Nutrition advice

I'm a new runner and need some advice - I read a lot about carb loading before races but I have an intolerance of wheat and dairy products and hate wheat-free bread and pasta (although I quite like rye bread). I'm also doing the Moonwalk on May 10 and so will need to stock up my reserves during the day, but what are the best things to eat? Should I just stick with jacket potatoes?

Comments

  • popsiderpopsider ✭✭✭
    Rice would be a good alternative.
  • Other grains like millet and quinoa and buckwheat are good, as is polenta. It you can eat rye bread then it's presumably not gluten intolerance, so a big bowl of porridge with soya milk and sugar is an option.
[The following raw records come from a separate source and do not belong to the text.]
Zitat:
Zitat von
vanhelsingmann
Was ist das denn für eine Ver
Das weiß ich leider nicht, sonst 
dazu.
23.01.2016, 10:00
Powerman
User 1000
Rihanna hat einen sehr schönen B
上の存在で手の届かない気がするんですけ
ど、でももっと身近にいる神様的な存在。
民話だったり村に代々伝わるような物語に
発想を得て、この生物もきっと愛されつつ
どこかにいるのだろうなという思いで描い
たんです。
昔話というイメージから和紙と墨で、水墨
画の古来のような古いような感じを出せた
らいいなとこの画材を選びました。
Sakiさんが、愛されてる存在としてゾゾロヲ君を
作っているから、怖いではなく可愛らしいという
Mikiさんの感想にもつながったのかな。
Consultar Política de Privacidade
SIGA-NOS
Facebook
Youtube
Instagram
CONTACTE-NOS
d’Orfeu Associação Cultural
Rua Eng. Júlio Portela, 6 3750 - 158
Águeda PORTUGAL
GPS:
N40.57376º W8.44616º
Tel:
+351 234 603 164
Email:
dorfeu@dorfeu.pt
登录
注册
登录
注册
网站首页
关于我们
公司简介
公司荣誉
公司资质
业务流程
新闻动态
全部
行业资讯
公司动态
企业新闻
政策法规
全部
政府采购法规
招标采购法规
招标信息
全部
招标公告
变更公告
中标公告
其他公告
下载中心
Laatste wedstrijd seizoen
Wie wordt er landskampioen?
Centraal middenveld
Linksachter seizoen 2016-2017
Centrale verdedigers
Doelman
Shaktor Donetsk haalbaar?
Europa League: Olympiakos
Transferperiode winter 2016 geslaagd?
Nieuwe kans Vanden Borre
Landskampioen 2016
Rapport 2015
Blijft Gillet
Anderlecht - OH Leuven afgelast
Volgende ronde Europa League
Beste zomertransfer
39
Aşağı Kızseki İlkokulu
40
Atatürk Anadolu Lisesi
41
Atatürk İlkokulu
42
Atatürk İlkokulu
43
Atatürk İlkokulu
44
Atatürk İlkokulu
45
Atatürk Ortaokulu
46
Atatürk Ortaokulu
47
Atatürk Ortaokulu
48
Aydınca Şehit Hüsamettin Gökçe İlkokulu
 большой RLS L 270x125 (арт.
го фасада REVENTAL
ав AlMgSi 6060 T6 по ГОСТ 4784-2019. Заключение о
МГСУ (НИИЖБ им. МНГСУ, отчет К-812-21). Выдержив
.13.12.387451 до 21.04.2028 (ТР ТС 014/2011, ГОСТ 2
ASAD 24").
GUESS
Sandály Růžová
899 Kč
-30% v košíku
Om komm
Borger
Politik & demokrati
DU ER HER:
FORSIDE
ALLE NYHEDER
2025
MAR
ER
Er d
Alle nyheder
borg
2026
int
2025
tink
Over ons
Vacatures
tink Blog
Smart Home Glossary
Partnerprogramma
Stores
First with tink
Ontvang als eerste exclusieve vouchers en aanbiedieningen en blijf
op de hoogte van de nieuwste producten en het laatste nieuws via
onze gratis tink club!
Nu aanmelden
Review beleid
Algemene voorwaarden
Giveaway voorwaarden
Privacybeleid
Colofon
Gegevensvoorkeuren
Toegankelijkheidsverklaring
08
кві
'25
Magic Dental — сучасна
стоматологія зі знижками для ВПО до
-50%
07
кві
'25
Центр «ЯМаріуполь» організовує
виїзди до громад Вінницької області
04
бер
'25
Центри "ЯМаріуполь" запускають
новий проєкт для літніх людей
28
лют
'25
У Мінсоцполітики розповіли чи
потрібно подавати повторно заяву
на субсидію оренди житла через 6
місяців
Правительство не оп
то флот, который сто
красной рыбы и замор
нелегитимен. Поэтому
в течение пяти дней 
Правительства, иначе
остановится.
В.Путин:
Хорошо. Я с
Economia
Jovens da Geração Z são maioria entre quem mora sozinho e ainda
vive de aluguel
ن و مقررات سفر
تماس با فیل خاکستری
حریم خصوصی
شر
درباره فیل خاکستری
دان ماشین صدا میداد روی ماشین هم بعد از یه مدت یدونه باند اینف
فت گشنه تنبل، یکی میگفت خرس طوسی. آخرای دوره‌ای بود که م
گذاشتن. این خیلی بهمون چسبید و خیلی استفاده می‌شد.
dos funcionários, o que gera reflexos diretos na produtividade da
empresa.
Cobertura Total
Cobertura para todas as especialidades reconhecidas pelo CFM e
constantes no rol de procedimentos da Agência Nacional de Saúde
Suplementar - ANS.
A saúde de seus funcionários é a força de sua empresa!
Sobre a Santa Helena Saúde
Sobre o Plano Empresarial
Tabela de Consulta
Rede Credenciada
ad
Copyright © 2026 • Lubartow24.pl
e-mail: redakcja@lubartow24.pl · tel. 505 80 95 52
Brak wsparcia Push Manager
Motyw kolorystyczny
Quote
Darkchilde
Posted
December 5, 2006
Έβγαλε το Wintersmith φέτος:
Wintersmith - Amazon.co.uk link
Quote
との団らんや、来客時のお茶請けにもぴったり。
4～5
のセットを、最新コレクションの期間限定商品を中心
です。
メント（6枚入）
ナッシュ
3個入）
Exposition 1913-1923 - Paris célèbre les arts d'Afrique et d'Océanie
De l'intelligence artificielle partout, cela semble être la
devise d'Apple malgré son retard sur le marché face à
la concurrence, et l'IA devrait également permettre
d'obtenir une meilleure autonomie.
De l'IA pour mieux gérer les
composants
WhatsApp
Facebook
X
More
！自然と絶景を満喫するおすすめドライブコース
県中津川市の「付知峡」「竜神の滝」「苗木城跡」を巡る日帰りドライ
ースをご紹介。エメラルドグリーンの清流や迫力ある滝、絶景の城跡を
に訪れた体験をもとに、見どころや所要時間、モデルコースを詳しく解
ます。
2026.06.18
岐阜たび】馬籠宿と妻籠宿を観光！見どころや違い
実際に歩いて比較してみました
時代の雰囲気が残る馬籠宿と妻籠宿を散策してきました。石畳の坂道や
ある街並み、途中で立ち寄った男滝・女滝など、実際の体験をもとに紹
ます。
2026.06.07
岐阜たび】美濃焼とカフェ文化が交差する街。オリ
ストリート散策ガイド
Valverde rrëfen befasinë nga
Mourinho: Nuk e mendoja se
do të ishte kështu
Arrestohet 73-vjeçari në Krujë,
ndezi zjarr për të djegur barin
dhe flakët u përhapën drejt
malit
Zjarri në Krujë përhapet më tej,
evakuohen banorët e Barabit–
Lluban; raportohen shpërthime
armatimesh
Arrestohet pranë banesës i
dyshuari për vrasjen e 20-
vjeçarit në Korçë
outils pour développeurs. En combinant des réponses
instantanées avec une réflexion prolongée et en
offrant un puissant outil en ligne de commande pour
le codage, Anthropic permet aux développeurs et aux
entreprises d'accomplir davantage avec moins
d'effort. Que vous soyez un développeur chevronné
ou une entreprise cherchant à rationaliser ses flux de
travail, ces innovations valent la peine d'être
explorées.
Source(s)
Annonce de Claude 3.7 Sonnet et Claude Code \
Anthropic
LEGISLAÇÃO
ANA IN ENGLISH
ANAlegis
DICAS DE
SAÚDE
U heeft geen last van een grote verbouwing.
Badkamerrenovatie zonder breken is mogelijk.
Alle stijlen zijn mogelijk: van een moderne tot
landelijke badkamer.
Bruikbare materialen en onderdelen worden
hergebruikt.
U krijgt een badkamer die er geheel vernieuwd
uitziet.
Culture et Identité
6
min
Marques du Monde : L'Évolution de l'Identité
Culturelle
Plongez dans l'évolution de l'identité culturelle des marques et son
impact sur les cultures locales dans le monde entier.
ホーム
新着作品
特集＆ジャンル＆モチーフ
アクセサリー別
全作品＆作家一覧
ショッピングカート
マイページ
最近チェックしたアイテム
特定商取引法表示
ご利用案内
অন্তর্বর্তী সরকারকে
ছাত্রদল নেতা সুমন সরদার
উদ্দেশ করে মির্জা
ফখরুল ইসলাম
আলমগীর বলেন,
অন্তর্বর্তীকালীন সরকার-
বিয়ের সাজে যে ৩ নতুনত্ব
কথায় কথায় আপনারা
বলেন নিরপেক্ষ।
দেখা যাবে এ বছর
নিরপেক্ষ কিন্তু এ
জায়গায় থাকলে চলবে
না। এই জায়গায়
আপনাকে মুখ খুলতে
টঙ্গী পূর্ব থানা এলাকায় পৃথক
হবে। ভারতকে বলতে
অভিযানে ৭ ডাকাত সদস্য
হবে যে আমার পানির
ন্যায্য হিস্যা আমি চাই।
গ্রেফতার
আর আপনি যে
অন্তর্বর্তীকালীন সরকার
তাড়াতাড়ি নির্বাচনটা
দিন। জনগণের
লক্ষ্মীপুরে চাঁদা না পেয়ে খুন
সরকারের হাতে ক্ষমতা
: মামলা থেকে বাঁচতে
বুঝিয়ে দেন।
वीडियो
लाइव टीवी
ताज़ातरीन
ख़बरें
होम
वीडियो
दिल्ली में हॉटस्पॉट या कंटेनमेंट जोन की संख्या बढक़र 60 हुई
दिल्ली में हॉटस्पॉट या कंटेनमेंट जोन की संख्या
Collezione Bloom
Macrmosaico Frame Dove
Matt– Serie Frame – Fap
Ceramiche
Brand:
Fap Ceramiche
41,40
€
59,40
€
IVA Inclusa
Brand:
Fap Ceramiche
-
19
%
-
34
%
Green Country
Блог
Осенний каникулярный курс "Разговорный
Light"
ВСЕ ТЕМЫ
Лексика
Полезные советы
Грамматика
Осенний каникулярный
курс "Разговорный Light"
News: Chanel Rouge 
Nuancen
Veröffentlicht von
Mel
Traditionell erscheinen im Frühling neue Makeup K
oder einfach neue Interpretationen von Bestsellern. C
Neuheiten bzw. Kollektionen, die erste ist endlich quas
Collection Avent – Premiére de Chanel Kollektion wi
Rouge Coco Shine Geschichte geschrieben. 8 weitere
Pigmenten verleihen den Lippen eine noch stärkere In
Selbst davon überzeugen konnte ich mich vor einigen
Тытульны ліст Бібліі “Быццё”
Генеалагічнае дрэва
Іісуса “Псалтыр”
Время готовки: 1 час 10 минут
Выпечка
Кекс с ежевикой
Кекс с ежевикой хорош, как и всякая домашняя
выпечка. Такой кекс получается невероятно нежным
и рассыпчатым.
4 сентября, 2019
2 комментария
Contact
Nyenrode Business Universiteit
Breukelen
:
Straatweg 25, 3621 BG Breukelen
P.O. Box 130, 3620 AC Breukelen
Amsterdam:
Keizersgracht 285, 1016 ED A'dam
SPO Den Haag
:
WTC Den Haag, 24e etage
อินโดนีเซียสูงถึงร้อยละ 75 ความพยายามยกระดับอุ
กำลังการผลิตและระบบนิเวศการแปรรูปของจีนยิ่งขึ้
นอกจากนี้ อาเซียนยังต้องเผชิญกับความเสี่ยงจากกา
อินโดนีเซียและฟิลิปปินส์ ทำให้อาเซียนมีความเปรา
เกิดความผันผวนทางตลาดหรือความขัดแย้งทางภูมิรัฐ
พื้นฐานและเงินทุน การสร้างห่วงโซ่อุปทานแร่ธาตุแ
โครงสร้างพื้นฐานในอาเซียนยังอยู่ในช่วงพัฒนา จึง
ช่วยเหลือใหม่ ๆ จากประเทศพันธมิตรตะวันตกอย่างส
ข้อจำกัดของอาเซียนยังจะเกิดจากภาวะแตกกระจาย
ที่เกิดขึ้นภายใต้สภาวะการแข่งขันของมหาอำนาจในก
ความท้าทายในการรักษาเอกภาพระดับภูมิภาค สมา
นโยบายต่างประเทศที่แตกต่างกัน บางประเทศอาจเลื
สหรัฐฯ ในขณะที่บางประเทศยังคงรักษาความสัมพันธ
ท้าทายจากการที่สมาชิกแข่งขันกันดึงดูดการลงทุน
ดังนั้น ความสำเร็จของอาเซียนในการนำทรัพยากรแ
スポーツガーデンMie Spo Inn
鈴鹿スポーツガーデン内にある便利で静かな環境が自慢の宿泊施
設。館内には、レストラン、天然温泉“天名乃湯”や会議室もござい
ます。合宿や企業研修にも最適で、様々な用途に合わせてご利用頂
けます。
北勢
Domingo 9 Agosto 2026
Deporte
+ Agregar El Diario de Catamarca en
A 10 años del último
And, of course, there's always sweeties and bananas.
  • There's a mixed grain wheat-free bread made by The Stamp Collection (has a pic of Terence Stamp on the packaging!) which is utterly delicious and far, far nicer than wheat bread any day, and absolutely nothing like that pale flat rice-based stuff that's usually marketed as wheatless bread. They have a website (I think it's www.thestampcollection.com, but I can't really remember--a search would find it). And then there's tortillas--proper corn-based ones, rice and corncakes, oatcakes, cereal . . .

    Can you tolerate spelt flour? It's an old form of wheat, and I know some people who are generally wheat intolerant can eat spelt in moderation. It makes good bread, anyway!

    And there's millions of things you can do with spuds, too . . . Nobody should ever have to eat baked potatoes more than once a fortnight. Yuk!!!!

    And I forgot--whittards dark chocolate covered coffee beans. Eat loads. They're very good for you (cough, cough). Honest.

    I'm hungry again!!!!!
  • Paula

    I have the same issues with wheat and diary. The Terrence Stamp bread is great. Tesco do wheat free porridge, I eat rice crackers, loads of dried fruit. Tessco also do Bakers delight range which are wheat free..chery bakewells and chocolate cake amongst others. Village Bakery who have a web site at Melmerby do wheat free stuff and some based on spelt wheat ( personally cant cope with spelt wheat). Calvia soya spread and soya milk top up my calcium levels.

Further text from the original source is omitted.